Warto czytać książki z tej serii kolejno, ponieważ autor zadbał również o warstwę obyczajową. Lubię wiedzieć, co słychać u poszczególnych bohaterów we właściwej chronologii, więc czasami zdarza mi się czekać naprawdę długo na kolejny tom jakiejś serii, którą czytam. Istnieje, rzecz jasna, niebezpieczeństwo, że nigdy się nie doczekam albo zapomnę, co było wcześniej, ale tutaj nie ma tego problemu. Kiedy tylko zaczyna się czytać, wszystkie wydarzenia układają się w głowie. Autor wplata w tekst informacje pomagające przypomnieć sobie, co działo się w poprzednich tomach.

Sigma Force to jednostka, do której należą byli żołnierze sił specjalnych. Po odejściu ze służby studiowali różne dziedziny nauki, by móc pracować w terenie i rozwiązywać różne zagadki, najczęściej związane z tajemniczymi artefaktami.
W tej części na czytelnika czekają trzy morderstwa na trzech kontynentach; w USA, Europie Południowej i Afryce Zachodniej. Co mają ze sobą wspólnego syn senatora, duchowny i profesor genetyki? Wszystkie ofiary łączy tajemniczy krzyż Druidów.

Kto tym razem okaże się tym złym? Dlaczego pewnym ludziom zależy na odnalezieniu i przejęciu pewnej silnie toksycznej substancji?
Komandor Gray Pierce wyrusza po raz kolejny w niebezpieczną podróż. Wraz z nim zagadkę rozwiązywać będzie Rachelle Verona. Kobieta dołącza do ekspedycji za sprawą pośredniego - poprzez jej wuja Vigora Veronę - połączenia z jedną z ofiar. I tym razem nie zabraknie problemów z Gildią i... Seichan. W sprawę zaangażuje się również Monk, który po pewnych perturbacjach powoli wraca do siebie i do służby.

Rollins wplótł w tę historię również odrobinę miłości. Tak, tak, będzie wątek miłosny, ale nie nachalny. W sumie bez niego też byłoby spoko, ale jak tu nie wykorzystać okazji, skoro zarówno Rachelle, jak i Seichan miały swoje miejsce w sercu Graya? Jednak nie obawiajcie się, szybka akcja zwycięża ckliwe momenty. To znaczy tych ckliwych nie ma w ogóle :D

Moja ulubiona postać to nadal Kowalski. Dlaczego? Zostawiam Wam dowody w postaci dwóch dialogów, w których bierze udział. Mam nadzieję, że ta postać w kolejnych tomach jeszcze się rozwinie :-)

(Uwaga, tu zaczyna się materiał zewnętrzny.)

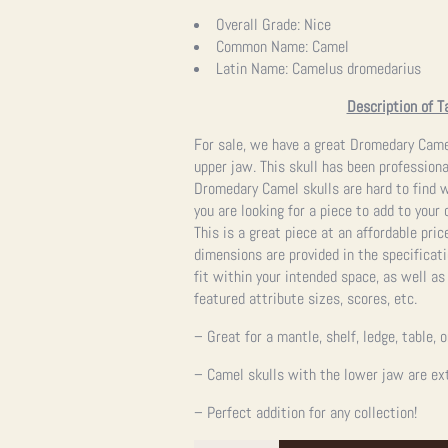
price
price
Overall Grade:
Nice
Common Name:
Camel
was:
is:
Latin Name:
Camelus dromedarius
$9,995.00.
$9,995.00.
Description of T
For sale, we have a great Dromedary Came
upper jaw. This skull has been professiona
Dromedary Camel skulls are hard to find wi
you are looking for a piece to add to your c
This is a great piece at an affordable pric
dimensions are provided in the specificati
fit within your intended space, as well a
featured attribute sizes, scores, etc.
– Great for a mantle, shelf, ledge, table, 
– Camel skulls with the lower jaw are ext
– Perfect addition for any collection!
Dromedary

Przygotujcie się na wiele wątków, które należy śledzić równocześnie. Skaczemy bowiem razem z bohaterami z miejsca na miejsce. Bez odrobiny skupienia ogarnięcie całości może być trudne, ale warto!

James Rollins jest świetny w łączeniu fikcji z prawdą tak, że nie sposób się zorientować, gdzie jest granica. Jego wiedza jest wprost imponująca. Dopiero ostatnie strony książki dadzą odpowiedź na to, o było jedynie wytworem jego wyobraźni, a co prawdą.